In this exercise, we will develop a Chapel version of the heat program that we used in previous exercises.
Setup your Chapel environment on Raijin just as for the previous session.
The variable mxDiff is computed using an array reduction - make sure you understand how this works.
bash-4.1$ make bash-4.1$ ./heat -nl 1 < heat.input
Change the program so that the loop which computes individual points in tnew is performed in parallel. Does this speed up the computation?
Try setting different values -- e.g. [1,2,4,8] -- for the environment variable CHPL_RT_NUM_THREADS_PER_LOCALE to control the number of Chapel tasks used to execute forall loops. Do you get different results if you change the number of Chapel tasks used?
Change the program to partition the arrays told and tnew across all locales using a block distribution.
Run the program on [1,2,4,8] locales using the batch_heat script, and observe the results.
Note the following line from the batch script:
This modifies the MPI command used to launch the Chapel program. What effect does it have - what happens if you remove this line? You may wish to consult the documentation for mpirun, particularly the options to map processes.
MPIRUN_CMD="mpirun -np %N --bind-to socket --map-by ppr:1:socket %C"

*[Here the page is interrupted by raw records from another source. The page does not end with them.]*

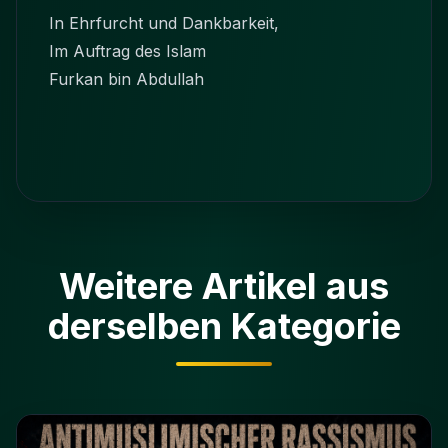
In Ehrfurcht und Dankbarkeit,
Im Auftrag des Islam
Furkan bin Abdullah
Weitere Artikel aus
derselben Kategorie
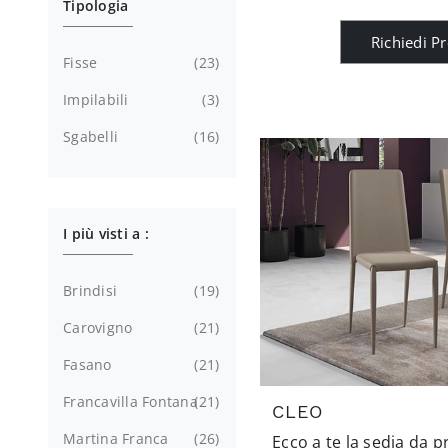
Tipologia
Richiedi P
Fisse
23
Impilabili
3
Sgabelli
16
I più visti a :
Brindisi
19
Carovigno
21
Fasano
21
Francavilla Fontana
21
CLEO
Martina Franca
26
Ecco a te la sedia da 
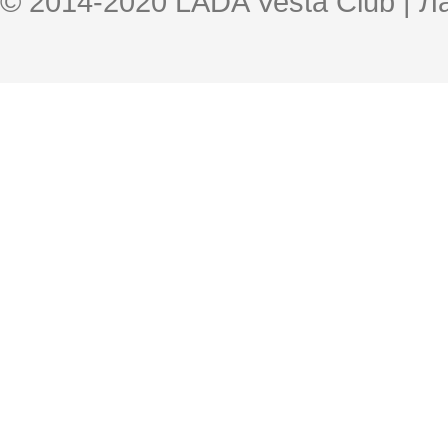
© 2014-2020 LADA Vesta Club | 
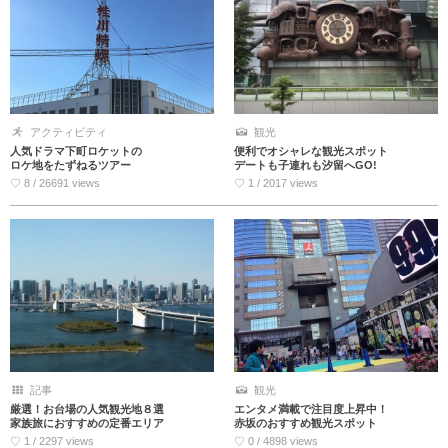
アクティビティ
観光
人気ドラマ下町ロケットの
便利でオシャレな観光スポット
ロケ地をたずねるツアー
デートも子連れも汐留へGO!
♡ 8 / 26691 views
♡ 1 / 2017 views
記事
観光
厳選！お台場の人気観光地８選
エンタメ満載で注目度上昇中！
家族旅におすすめの定番エリア
赤坂のおすすめ観光スポット
♡ 1 / 2297 views
♡ 0 / 4898 views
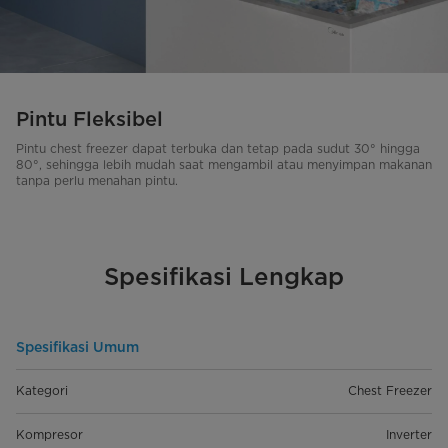
Pintu Fleksibel
Pintu chest freezer dapat terbuka dan tetap pada sudut 30° hingga
80°, sehingga lebih mudah saat mengambil atau menyimpan makanan
tanpa perlu menahan pintu.
Spesifikasi Lengkap
Spesifikasi Umum
Kategori
Chest Freezer
Kompresor
Inverter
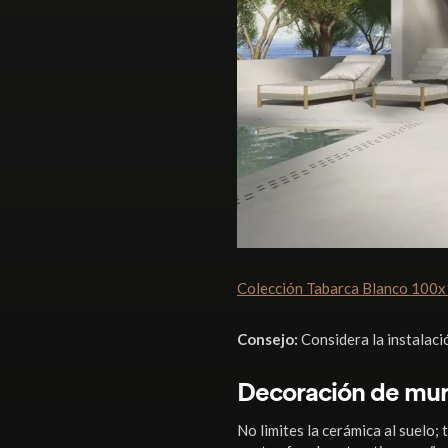
Colección Tabarca
Blanco
100x
Consejo:
Considera la instalació
Decoración de mur
No limites la cerámica al suelo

The communication performance of the program using a block distribution is far from optimal. In every iteration of the main loop, each locale needs to access multiple elements of told that are stored on other locales. In the current version of the program, each element is accessed individually, resulting in many more messages than the original MPI version of the program.
Improve your program by using a stencil distribution. Run the improved program on [1,2,4,8] locales using the batch_heat script, and observe the results.